So a few things have happened since I last posted. First off, I got married. I didn’t legally change my name for a while, but I did eventually. I am now known as Kate Tester. The new domain is coming. I have had it for years, but like this site, it has just been hanging out.
Second major change, I have left the SEO industry. This site got a major hair cut and new posts will rarely touch on SEO. Not NOT at all, but rarely. After almost 4 years in house at a very large company (after an acquisition) and 17 years in the industry, I am changing things up. I am going back to school to learn software development. Here is why:
Always be Learning
I have spent half my life as a student and the other half as a marketer. I wrote a post once on how businesses should not hire a Director of SEO. Guess what my last title was? I also interviewed for a VP level position! I never thought I would see the day that there was a need for a VP level SEO position, but there apparently might have been (that company downgraded the position to a Director and is still looking for someone).
I had spent 2019 learning to be a Product Manager, something new and different, and while it was a LOT, I also came to realize I loved engineering. Really, I loved my engineering team, but I also loved learning what they do and how that worked in with the marketing world.
Alas, I was moved back to marketing to lead our larger organic marketing (including social) efforts without asking me if that was what I wanted. Something felt off when I got there. I had a great team and vision, but something was very off. More than I am willing to discuss here, but when the VP role and another SEO/PM role came to me, I was willing to entertain those ideas. I figured out I needed to be with engineers and I needed to learn more (in addition to one more point below).

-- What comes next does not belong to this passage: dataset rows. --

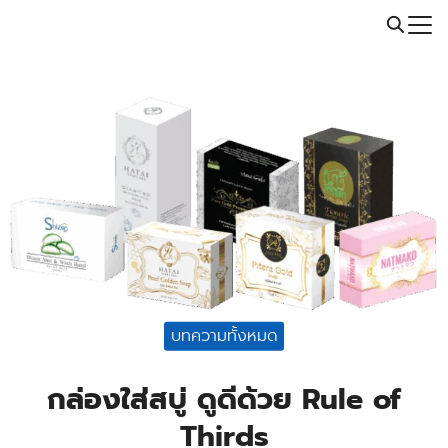
Skip
Call: 064-246-5614 | Line: @thaiprintshop
to
Search
content
for:
บทความทั้งหมด
กล่องใส่สบู่ ดูดีด้วย Rule of
Thirds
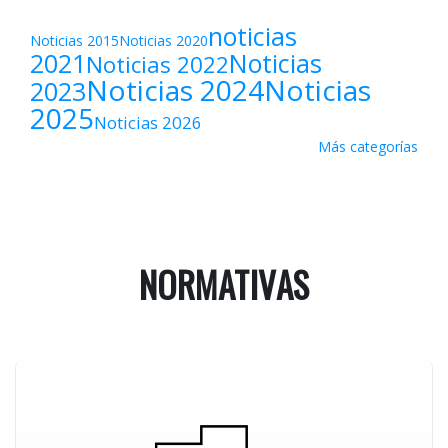
noticias
Noticias 2015
Noticias 2020
2021
Noticias
Noticias 2022
Noticias 2024
Noticias
2023
2025
Noticias 2026
Más categorías
NORMATIVAS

Basically, I had reached a point where I knew what I needed to know about SEO for this company and this role. I needed more, to learn and grow.

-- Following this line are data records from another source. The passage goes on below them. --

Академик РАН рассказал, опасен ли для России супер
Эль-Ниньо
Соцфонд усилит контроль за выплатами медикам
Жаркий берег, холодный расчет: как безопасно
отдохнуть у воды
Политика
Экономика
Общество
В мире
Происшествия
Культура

Turns out, I’m not executive material.
No, really. On both sides of the coin. I was told from the VP role company that I wasn’t “executive enough” (yeah, that hurt a little) and in reality, I figured out that I don’t want to be an executive.
Hell, after an MBA, the VP or C-level title is what I figured I would end up at. But my fire is in the doing. It is in helping people, in managing, in growing with the people around me. I don’t do well with talking in circles. I don’t do well in talking for the sake of talking. I want action, and if I can’t get it, I’ll do it myself.
That burned me out.
It can’t be about money.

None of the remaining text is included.